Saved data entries
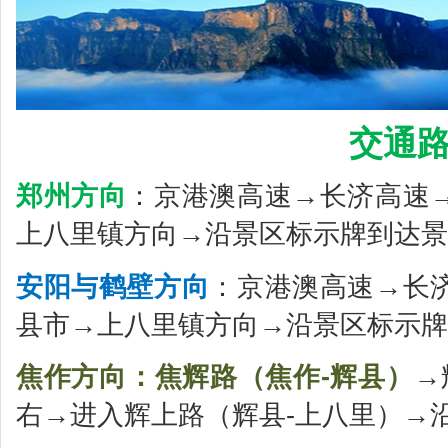
交通路
郑州方向
：京港澳高速→长济高速
上八里镇方向→沿景区标示牌到达景
安阳与鹤壁方向
：京港澳高速→长
县市→上八里镇方向→沿景区标示牌
焦作方向：焦辉路（焦作-辉县）
→
右→进入辉上路（辉县-上八里）→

• **WHAT IS REQUIRED**:
Return every record above exactly as written, but drop the pictures.

• **ANSWER AREA**:
交通路
郑州方向
：京港澳高速→长济高速
上八里镇方向→沿景区标示牌到达景
安阳与鹤壁方向
：京港澳高速→长
县市→上八里镇方向→沿景区标示牌
焦作方向：焦辉路（焦作-辉县）
→
右→进入辉上路（辉县-上八里）→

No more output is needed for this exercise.